Dentre os produtos agrícolas mais envenenados, tomate, morango, alface e demais verduras folhosas prevalecem nos primeiros lugares, logo seguidos de uva, goiaba, melão, melancia, batata, citros, banana, legumes e cereais. 

Entre os agrotóxicos mais difundidos no Ceará, sobrelevam-se Tomaron, Malution, Decis, Folidol, Mancozeb e Monocrofton, todos de alta toxicidade e, há anos, prescritos na Europa, América do Norte e até no Senegal e na Mauritânia. No Brasil, continuam livres. Por quê? Perguntem ao ex-ministro Reinhold Stephanes e à retrógrada bancada ruralista do parlamento.

Urge um "basta!" aos agrotóxicos. Em termos prescritos ao Ceará, vale um crédito de confiança no atual secretário de Agricultura, Nelson Martins, agrônomo consciente e, até ontem, deputado estadual brilhante e destemido. Louvado seja!

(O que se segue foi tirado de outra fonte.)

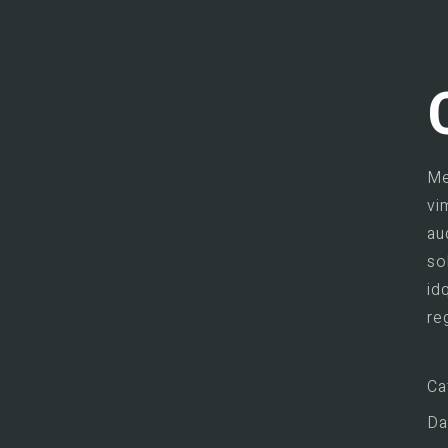
Me
vi
au
so
id
re
Ca
Da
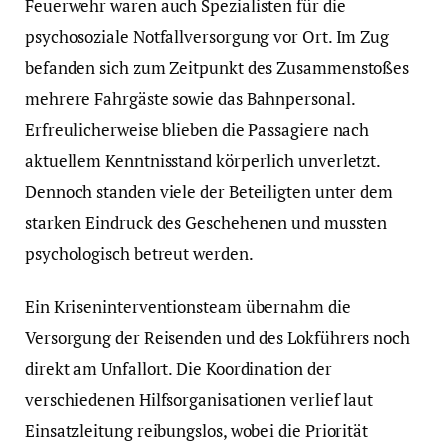
Feuerwehr waren auch Spezialisten für die
psychosoziale Notfallversorgung vor Ort. Im Zug
befanden sich zum Zeitpunkt des Zusammenstoßes
mehrere Fahrgäste sowie das Bahnpersonal.
Erfreulicherweise blieben die Passagiere nach
aktuellem Kenntnisstand körperlich unverletzt.
Dennoch standen viele der Beteiligten unter dem
starken Eindruck des Geschehenen und mussten
psychologisch betreut werden.
Ein Kriseninterventionsteam übernahm die
Versorgung der Reisenden und des Lokführers noch
direkt am Unfallort. Die Koordination der
verschiedenen Hilfsorganisationen verlief laut
Einsatzleitung reibungslos, wobei die Priorität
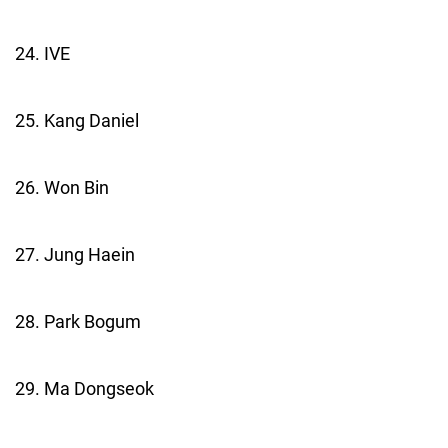
24. IVE
25. Kang Daniel
26. Won Bin
27. Jung Haein
28. Park Bogum
29. Ma Dongseok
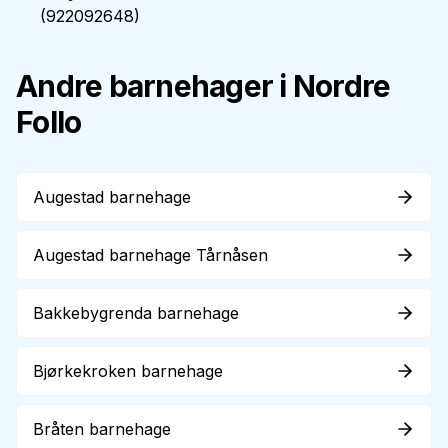
(
922092648
)
Andre barnehager i
Nordre
Follo
Augestad barnehage
Augestad barnehage Tårnåsen
Bakkebygrenda barnehage
Bjørkekroken barnehage
Bråten barnehage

*o engenheiro agrônomo José Júlio da Ponte Filho é presidente da Associação Cearense de Ciência, professor emérito e livre-docente da cadeira de Fitopatologia do Curso de Agronomia da UFC e desde 2007 comendador da Ordem Nacional do Mérito Científico. É ainda o criador de um substituto eficaz ao uso de agrotóxicos, para o qual solicitou patente, a "Produção de manipueira em pó para utilização como insumo agrícola: defensivo e fertilizante". Tal invenção, inteiramente original, pretende prover a produção de manipueira (extrato líquido das raizes de mandioca, Manihot esculenta) em pó, mediante processo de liofilização, de sorte a manter praticamente intactos os componentes responsáveis por sua extraordinária eficácia como defensivo e fertilizante agrícolas, conforme os compostos em seu estado original, ou seja, na forma líquida. Em forma de pó e devidamente acondicionada em embalagens apropriadas, a manipueira torna-se disponível durante todo o ano e a qualquer tempo ou distância, corrigindo-se, assim, as suas duas principais limitações: a sazonalidade (o composto dificilmente é encontrado na estação chuvosa, época pouco adequada à farinhada) e, em muitos casos, a dificuldade em obtê-la dada a grande distância que separa a propriedade rural do usuário do centro de produção de mandioca, de cuja industrialização a manipueira é um subproduto. Além do mais, superando outra limitação do composto natural: a curta durabilidade dos seus préstimos como insumo agrícola, pois a manipueira à temperatura ambiente perde sua eficácia a partir do quarto dia após a extração, dada a sua fermentação (imagem editada de www.agencia.cnptia.embrapa.br).